Find the initial amounts. Take a basis of 100 kg of total material. This gives you the initial masses $m_j$ of C, Cr, and Fe in your sample.
Prepare to do the chemical reaction. Convert the initial masses $m_j$ to initial moles $n_j$ using the molar mass $M_j$ with $n_j = m_j/M_j$.
Determine which component is limiting the final product. The reaction consumes 23 moles of Cr per 6 moles of C. Assume that the reaction goes to completion. Take the ratio of $n_{Cr}/n_C$ from the above. If it is greater than $23/6$, C is limiting. Otherwise, Cr is limiting.
Do the chemical reaction. Assume that the reaction has a yield of $y$ as a relative amount. A value $y = 0$ is no reaction and $y = 1$ is complete reaction. Use the moles of the limiting reactant (either C or Cr).
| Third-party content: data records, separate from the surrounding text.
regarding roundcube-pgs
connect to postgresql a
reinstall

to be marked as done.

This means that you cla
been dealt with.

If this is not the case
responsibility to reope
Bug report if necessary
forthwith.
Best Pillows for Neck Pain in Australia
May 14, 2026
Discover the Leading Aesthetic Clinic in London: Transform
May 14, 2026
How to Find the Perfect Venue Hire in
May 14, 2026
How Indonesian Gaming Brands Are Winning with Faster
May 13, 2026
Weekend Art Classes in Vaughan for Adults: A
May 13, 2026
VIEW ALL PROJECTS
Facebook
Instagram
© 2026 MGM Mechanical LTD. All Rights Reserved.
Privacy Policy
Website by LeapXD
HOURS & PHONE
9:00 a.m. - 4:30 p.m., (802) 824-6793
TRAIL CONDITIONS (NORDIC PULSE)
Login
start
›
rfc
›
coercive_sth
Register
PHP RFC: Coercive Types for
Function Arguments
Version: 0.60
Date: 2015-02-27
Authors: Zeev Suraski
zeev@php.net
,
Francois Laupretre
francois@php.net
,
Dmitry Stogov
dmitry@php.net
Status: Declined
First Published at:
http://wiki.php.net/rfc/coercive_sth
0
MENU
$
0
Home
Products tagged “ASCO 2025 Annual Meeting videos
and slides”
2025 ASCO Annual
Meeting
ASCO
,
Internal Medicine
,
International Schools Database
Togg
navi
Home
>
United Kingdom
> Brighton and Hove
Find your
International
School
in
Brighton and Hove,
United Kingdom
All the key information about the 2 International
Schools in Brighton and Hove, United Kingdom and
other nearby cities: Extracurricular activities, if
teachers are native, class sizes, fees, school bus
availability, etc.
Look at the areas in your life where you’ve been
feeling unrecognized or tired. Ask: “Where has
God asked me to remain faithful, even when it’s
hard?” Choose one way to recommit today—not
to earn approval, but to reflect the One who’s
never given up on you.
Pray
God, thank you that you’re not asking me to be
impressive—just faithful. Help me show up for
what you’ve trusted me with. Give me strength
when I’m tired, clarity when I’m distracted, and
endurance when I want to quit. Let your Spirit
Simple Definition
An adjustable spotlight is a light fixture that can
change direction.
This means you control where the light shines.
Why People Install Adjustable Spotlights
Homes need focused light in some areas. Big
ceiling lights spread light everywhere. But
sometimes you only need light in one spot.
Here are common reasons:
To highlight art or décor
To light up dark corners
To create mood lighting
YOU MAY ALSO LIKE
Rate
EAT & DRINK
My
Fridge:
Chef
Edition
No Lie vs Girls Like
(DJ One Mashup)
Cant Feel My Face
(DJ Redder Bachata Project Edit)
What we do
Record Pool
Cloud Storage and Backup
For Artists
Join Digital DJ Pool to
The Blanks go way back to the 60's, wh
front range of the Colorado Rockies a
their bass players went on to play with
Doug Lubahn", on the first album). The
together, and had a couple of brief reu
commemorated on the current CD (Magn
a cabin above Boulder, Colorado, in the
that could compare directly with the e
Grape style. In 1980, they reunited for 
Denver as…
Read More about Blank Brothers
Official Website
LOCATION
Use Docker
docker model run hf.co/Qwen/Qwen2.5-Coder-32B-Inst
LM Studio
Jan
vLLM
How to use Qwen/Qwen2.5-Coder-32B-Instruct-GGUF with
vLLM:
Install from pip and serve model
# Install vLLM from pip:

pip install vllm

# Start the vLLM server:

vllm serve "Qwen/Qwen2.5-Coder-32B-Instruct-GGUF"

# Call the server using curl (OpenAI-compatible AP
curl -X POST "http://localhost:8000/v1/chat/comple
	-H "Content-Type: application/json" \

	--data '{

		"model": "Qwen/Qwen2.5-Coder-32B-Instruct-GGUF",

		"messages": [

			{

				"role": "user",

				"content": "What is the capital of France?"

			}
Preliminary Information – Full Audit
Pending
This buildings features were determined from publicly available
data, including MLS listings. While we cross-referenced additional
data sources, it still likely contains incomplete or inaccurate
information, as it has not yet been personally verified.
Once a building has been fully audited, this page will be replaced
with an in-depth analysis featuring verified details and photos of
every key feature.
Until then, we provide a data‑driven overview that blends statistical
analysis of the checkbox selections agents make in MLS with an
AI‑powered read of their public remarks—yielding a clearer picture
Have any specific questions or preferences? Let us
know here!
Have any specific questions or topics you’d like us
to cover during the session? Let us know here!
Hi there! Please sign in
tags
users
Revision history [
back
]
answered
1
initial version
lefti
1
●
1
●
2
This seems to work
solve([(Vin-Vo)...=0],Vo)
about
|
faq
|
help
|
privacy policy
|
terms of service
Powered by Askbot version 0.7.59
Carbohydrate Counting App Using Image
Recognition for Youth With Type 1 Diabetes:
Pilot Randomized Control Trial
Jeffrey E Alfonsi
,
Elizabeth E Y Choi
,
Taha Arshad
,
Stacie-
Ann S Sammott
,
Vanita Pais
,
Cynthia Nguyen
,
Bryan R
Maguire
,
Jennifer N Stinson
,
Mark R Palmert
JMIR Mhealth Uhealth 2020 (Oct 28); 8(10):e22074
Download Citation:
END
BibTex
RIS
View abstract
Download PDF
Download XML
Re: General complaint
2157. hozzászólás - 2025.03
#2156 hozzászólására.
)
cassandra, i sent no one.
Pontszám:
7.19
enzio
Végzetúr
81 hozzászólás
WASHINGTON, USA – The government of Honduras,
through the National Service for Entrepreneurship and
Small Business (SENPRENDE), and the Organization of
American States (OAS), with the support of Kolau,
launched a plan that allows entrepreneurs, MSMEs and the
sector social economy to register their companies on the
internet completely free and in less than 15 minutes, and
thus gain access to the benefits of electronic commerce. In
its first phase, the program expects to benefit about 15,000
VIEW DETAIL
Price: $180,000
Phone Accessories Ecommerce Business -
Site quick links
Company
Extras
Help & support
The moles of the precipitate that form $n_{Cr23C6}$ is found by the expression $n_{Cr23C6} = y\ n_C/6$ if C is limiting or $n_{Cr23C6} = y\ n_{Cr}/23$ if Cr is limiting. The moles of C left is $n_{C,f} = n_C - 6\ n_{Cr23C6}$. The moles of Cr left is $n_{Cr,f} = n_{Cr} - 23\ n_{Cr23C6}$.
You now have the final composition in moles for C, Cr, Cr$_{23}$C$_6$, and Fe (unchanged). Determine the relative molar composition or convert the final moles back to masses and determine the relative mass composition.